AIM OF THE EXERCISE —
In the entries below, count the lines that include the word "such" and reply with the number alone.

INFORMATION GIVEN —
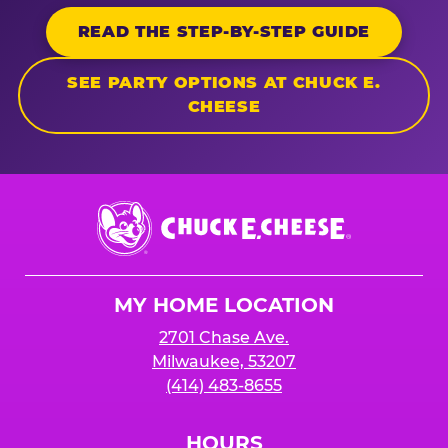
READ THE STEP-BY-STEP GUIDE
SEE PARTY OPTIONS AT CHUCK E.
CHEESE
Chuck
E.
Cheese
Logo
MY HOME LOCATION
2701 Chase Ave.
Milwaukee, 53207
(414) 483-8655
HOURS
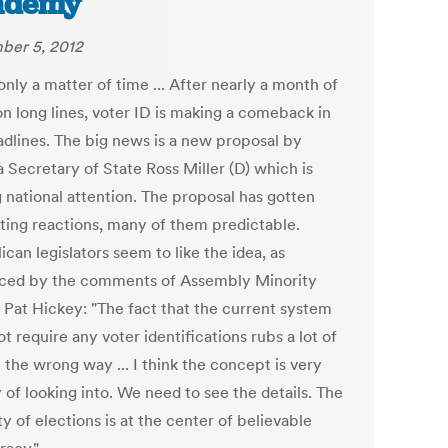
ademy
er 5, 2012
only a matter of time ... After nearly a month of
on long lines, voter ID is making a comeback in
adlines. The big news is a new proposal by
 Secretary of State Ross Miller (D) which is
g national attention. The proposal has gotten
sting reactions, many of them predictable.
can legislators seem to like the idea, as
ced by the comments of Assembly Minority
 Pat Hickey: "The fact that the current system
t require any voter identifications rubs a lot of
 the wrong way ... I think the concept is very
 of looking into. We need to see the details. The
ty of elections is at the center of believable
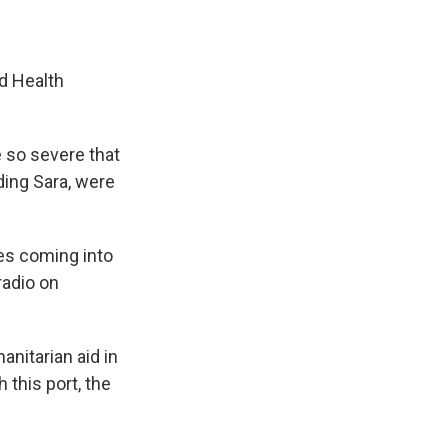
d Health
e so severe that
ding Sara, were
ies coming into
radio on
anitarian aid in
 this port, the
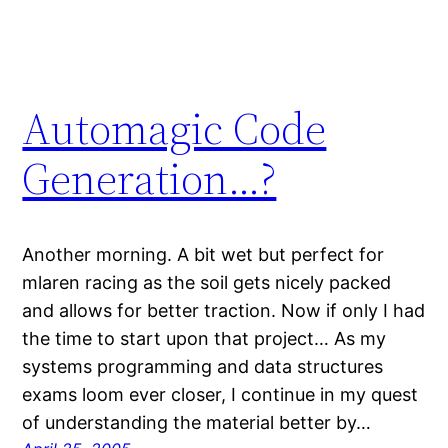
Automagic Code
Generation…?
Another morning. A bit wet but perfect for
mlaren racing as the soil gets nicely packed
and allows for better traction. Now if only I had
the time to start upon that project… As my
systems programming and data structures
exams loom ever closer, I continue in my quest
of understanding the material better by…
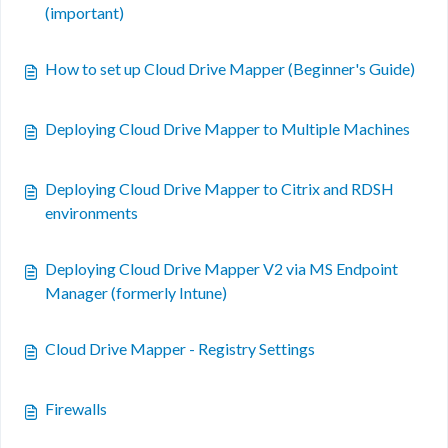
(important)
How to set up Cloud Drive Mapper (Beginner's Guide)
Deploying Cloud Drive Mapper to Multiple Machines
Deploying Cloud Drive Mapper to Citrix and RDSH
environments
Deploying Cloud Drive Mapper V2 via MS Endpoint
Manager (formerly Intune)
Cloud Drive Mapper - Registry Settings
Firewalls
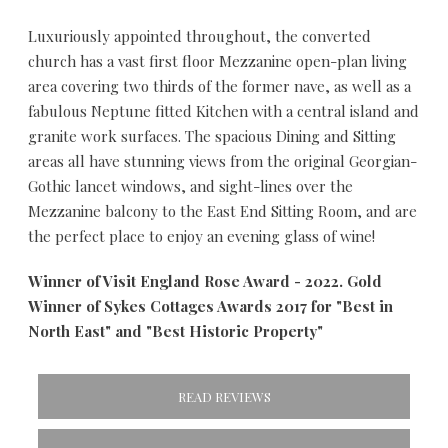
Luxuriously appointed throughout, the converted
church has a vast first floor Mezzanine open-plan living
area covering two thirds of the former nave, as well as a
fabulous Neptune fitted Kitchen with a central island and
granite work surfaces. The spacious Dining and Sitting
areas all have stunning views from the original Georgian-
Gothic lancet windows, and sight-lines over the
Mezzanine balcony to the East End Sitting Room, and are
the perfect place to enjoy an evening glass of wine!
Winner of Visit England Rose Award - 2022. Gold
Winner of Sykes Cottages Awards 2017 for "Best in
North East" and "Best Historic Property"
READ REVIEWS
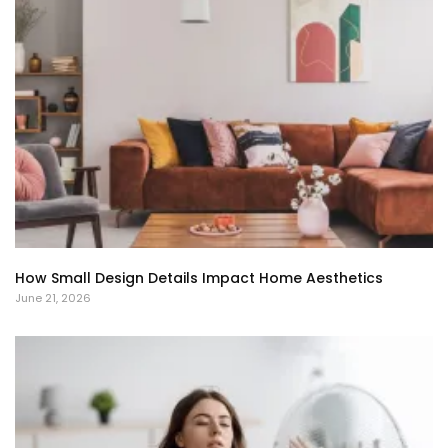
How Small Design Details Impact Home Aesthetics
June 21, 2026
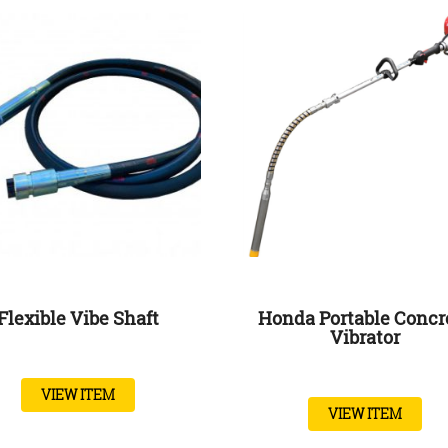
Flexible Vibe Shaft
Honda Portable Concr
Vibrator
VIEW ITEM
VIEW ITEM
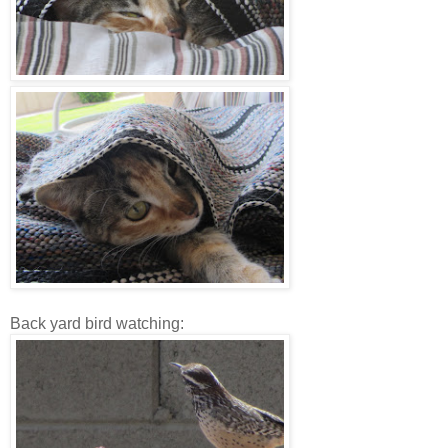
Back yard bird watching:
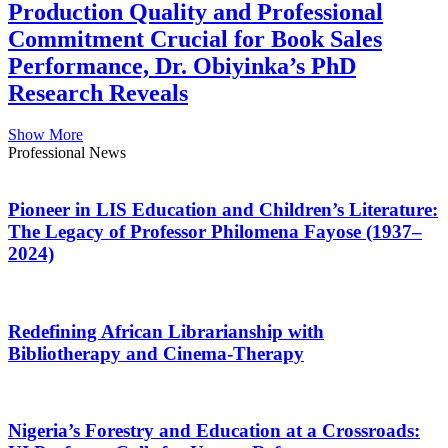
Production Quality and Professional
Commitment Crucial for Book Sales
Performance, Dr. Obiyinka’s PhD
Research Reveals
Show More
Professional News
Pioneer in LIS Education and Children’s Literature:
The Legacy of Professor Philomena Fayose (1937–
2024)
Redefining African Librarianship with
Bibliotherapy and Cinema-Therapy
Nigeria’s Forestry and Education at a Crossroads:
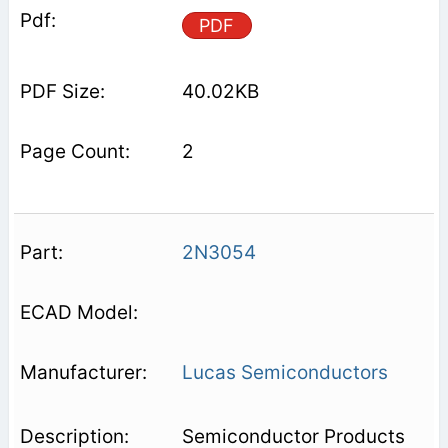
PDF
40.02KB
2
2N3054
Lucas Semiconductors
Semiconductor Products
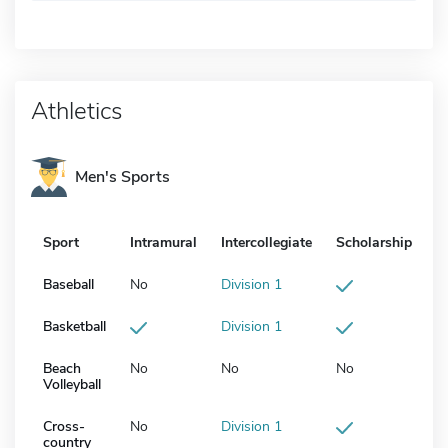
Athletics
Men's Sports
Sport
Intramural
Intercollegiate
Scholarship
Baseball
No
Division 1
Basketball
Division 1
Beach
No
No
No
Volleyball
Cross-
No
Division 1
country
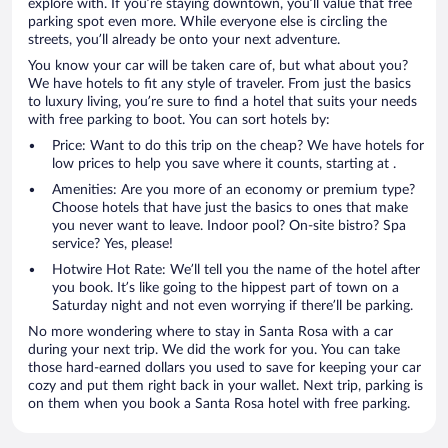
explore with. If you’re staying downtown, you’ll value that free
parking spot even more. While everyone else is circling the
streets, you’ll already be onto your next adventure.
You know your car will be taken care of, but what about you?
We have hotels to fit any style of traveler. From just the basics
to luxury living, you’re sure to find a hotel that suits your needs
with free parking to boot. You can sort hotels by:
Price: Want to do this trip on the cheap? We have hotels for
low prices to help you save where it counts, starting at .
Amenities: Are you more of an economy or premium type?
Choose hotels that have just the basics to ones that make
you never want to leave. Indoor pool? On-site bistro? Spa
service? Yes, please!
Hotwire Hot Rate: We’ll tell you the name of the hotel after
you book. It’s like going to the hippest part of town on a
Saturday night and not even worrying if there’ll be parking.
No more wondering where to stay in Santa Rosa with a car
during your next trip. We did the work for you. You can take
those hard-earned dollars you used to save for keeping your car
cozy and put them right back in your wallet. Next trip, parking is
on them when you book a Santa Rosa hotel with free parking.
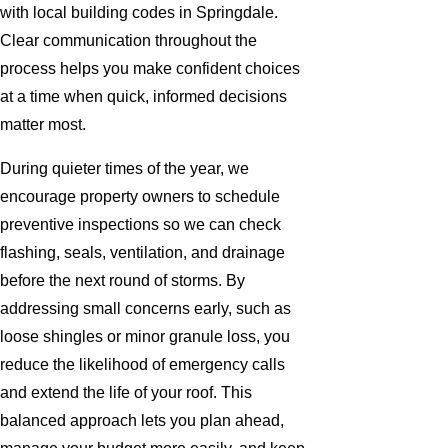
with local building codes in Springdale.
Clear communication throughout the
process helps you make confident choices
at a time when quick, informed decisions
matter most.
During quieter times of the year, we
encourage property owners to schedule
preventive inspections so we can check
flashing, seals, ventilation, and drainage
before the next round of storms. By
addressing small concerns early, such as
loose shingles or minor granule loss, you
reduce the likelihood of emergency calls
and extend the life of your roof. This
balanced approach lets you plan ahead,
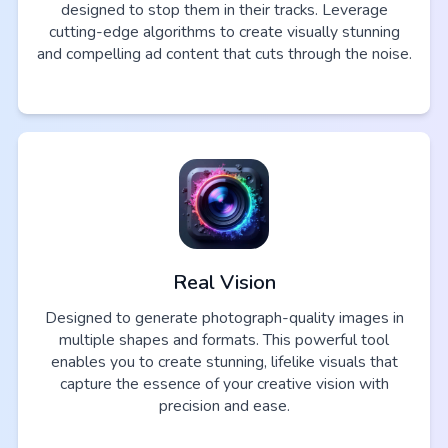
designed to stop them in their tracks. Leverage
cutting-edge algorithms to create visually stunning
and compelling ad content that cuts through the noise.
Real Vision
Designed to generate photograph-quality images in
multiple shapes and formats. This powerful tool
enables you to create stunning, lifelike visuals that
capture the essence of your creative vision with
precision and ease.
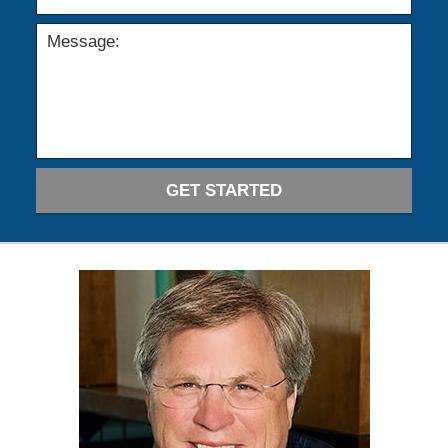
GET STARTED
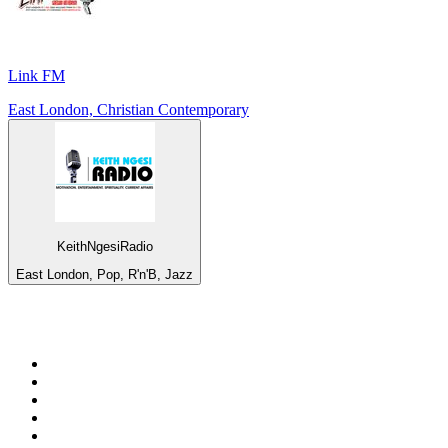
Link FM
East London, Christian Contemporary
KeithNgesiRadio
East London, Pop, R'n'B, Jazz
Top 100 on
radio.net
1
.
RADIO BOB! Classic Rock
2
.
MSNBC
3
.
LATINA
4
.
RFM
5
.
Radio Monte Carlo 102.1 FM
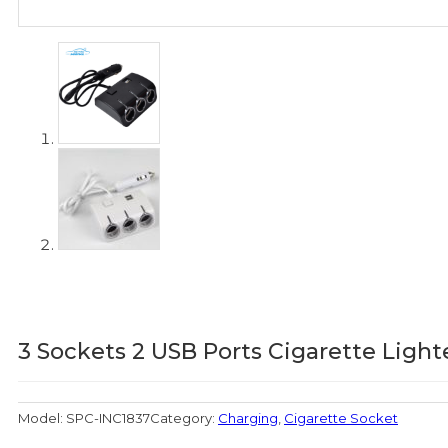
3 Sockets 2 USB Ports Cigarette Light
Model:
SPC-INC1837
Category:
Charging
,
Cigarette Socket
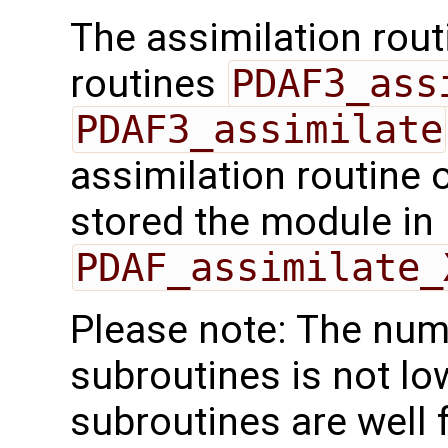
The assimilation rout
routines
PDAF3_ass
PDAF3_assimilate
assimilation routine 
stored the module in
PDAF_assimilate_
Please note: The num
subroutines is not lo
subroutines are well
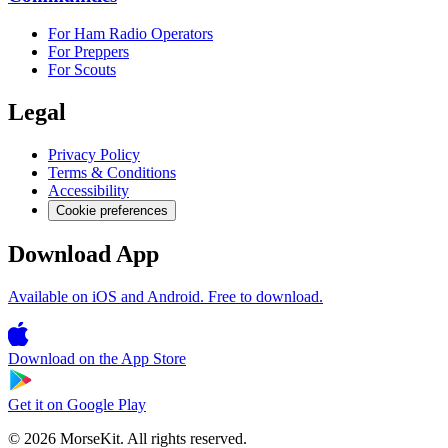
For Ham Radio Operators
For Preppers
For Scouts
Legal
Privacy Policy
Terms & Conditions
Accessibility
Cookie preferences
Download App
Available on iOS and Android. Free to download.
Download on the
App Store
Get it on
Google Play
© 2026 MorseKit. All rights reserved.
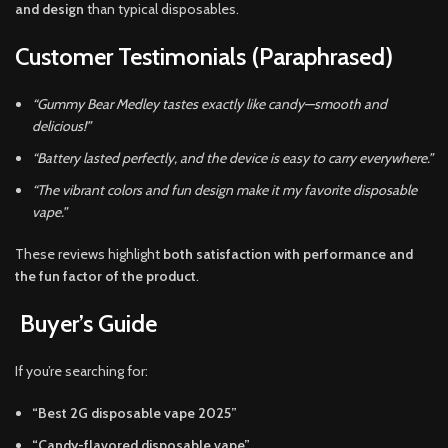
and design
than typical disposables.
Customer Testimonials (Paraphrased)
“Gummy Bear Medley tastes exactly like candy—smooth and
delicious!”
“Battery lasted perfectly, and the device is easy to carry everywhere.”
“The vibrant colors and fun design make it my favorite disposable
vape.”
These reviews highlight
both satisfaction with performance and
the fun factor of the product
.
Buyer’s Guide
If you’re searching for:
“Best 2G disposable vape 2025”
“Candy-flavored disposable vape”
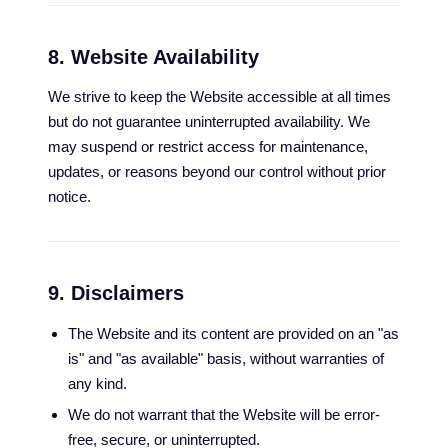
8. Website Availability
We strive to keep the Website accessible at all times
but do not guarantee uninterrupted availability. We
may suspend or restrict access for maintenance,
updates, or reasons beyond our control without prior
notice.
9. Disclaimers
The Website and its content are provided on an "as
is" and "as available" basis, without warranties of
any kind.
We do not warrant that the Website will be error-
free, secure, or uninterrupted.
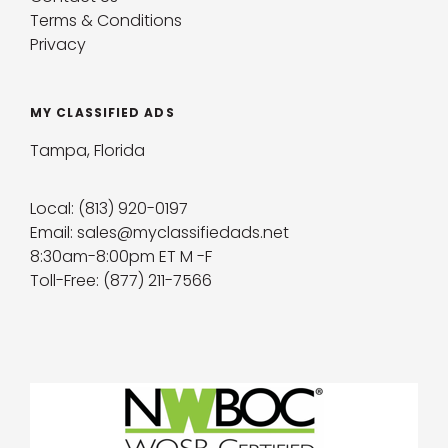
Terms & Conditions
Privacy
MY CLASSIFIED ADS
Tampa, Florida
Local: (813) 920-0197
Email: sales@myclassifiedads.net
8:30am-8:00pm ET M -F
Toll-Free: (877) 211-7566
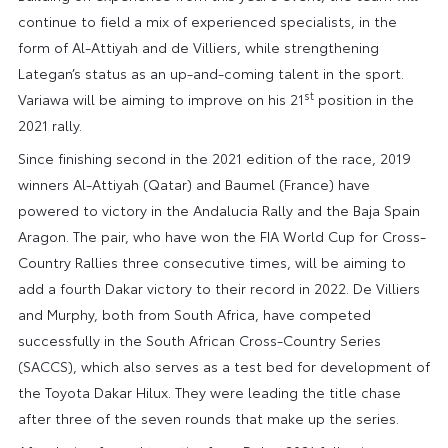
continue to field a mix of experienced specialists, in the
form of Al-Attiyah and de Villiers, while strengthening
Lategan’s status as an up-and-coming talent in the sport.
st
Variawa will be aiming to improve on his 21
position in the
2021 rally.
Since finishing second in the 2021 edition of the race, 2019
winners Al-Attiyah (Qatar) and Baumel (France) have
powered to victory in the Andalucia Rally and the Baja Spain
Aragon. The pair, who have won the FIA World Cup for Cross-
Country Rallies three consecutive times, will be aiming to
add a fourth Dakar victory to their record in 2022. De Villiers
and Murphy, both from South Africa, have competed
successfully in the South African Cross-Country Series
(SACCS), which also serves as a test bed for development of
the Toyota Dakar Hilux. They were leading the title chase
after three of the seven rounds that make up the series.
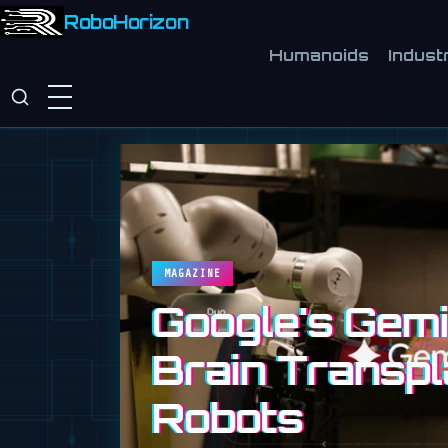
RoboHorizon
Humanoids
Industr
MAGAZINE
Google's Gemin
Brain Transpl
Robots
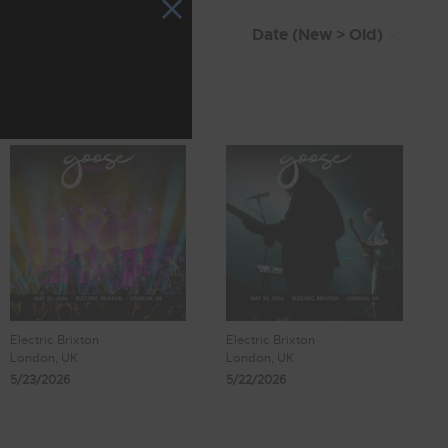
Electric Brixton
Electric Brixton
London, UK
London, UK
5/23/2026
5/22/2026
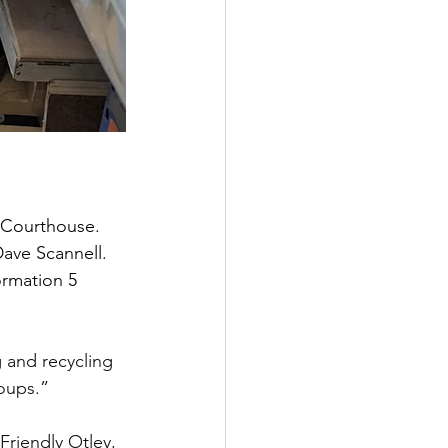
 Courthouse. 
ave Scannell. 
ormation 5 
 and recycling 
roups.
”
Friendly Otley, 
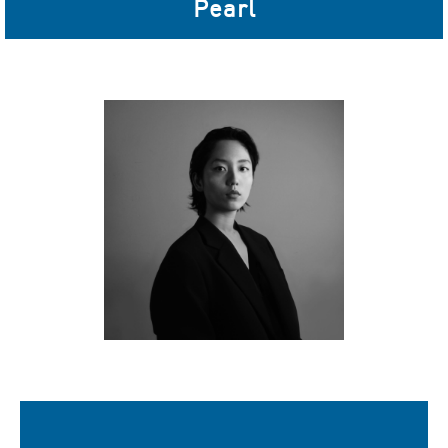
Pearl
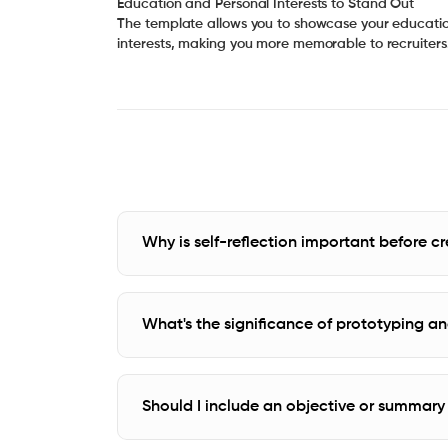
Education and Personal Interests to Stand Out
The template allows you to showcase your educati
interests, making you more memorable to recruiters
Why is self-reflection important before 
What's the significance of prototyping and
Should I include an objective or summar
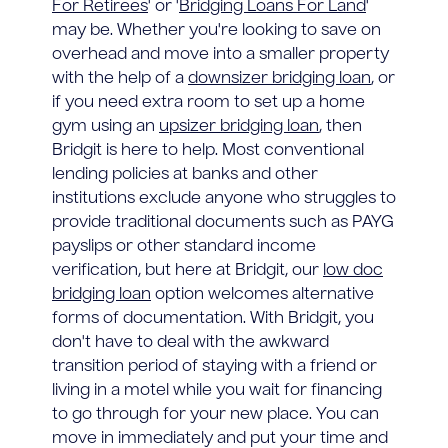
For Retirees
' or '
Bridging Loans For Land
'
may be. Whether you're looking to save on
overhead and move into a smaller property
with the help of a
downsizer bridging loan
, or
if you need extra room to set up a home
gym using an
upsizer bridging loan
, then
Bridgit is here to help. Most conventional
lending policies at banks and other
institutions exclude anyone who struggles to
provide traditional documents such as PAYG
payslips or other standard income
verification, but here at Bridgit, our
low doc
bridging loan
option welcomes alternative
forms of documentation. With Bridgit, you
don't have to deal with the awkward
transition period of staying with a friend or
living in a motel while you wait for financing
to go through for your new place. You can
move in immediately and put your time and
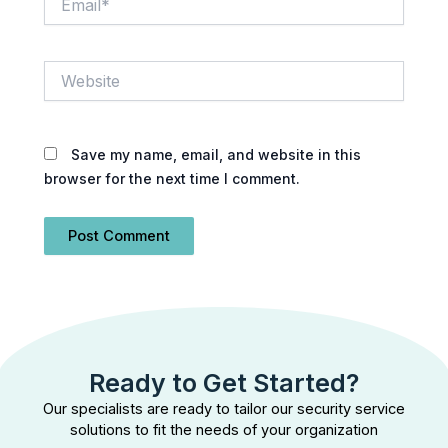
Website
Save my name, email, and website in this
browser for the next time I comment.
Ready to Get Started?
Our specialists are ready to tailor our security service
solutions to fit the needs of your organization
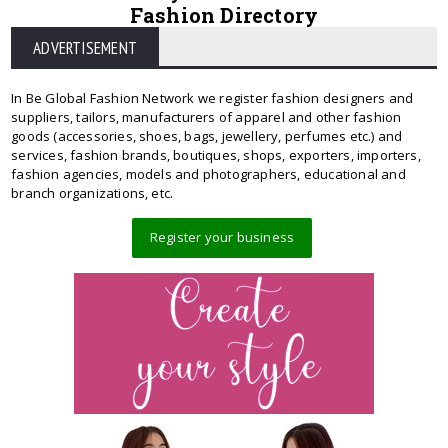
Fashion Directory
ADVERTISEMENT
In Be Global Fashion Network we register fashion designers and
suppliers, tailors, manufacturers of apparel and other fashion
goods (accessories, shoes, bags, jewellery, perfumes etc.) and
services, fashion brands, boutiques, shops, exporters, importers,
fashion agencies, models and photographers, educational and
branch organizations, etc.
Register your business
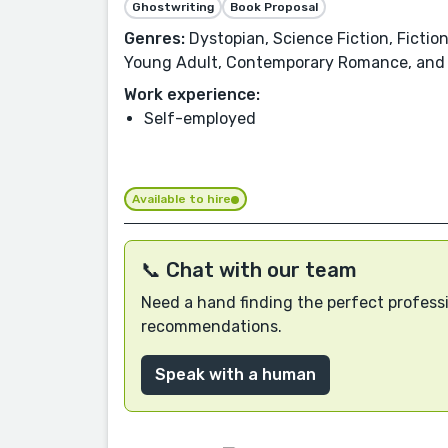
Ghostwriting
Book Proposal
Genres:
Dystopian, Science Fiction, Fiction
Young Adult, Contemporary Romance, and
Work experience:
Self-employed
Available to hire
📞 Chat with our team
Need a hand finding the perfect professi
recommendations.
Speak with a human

RESPONSE BELOW —
2